BACKGROUND:
Inclusion of 12-lead electrocardiography (ECG) in preparticipation screening of young athletes is controversial because of concerns about cost-effectiveness.
OBJECTIVE:
To evaluate the cost-effectiveness of ECG plus cardiovascular-focused history and physical examination compared with cardiovascular-focused history and physical examination alone for preparticipation screening.
DESIGN:
Decision-analysis, cost-effectiveness model.
DATA SOURCES:
Published epidemiologic and preparticipation screening data, vital statistics, and other publicly available data.
TARGET POPULATION:
Competitive athletes in high school and college aged 14 to 22 years.
TIME HORIZON:
Lifetime.
PERSPECTIVE:
Societal.
INTERVENTION:
Nonparticipation in competitive athletic activity and disease-specific treatment for identified athletes with heart disease.
OUTCOME MEASURE:
Incremental health care cost per life-year gained.
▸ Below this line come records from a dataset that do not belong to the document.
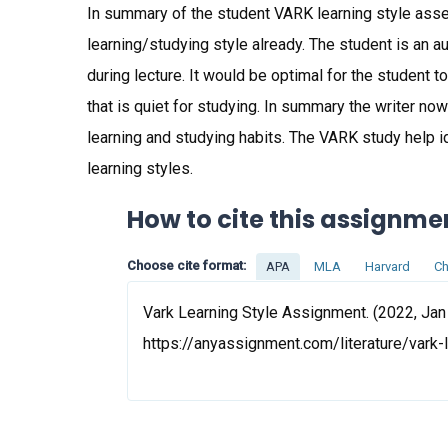
In summary of the student VARK learning style asse
learning/studying style already. The student is an au
during lecture. It would be optimal for the student to
that is quiet for studying. In summary the writer no
learning and studying habits. The VARK study help i
learning styles.
How to cite this assignme
Choose cite format:
APA
MLA
Harvard
Ch
Vark Learning Style Assignment. (2022, Jan
https://anyassignment.com/literature/vark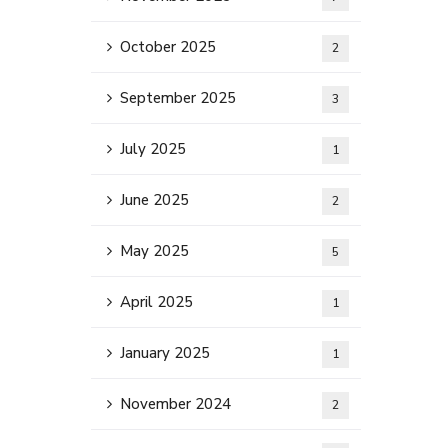
October 2025
2
September 2025
3
July 2025
1
June 2025
2
May 2025
5
April 2025
1
January 2025
1
November 2024
2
RESULTS OF BASE-CASE ANALYSIS:
Addition of ECG to preparticipation screening saves 2.06 life-years per 1000 athletes at an incremental total cost of $89 per athlete and yields a cost-effectiveness ratio of $42 900 per life-year saved (95% CI, $21 200 to $71 300 per life-year saved) compared with cardiovascular-focused history and physical examination alone. Compared with no screening, ECG plus cardiovascular-focused history and physical examination saves 2.6 life-years per 1000 athletes screened and costs $199 per athlete, yielding a cost-effectiveness ratio of $76 100 per life-year saved ($62 400 to $130 000).
RESULTS OF SENSITIVITY ANALYSIS:
Results are sensitive to the relative risk reduction associated with nonparticipation and the cost of initial screening.
LIMITATIONS:
Effectiveness data are derived from 1 major European study. Patterns of causes of sudden death may vary among countries.
CONCLUSION:
Screening young athletes with 12-lead ECG plus cardiovascular-focused history and physical examination may be cost-effective.
PRIMARY FUNDING SOURCE:
Stanford Cardiovascular Institute and the Breetwor Foundation.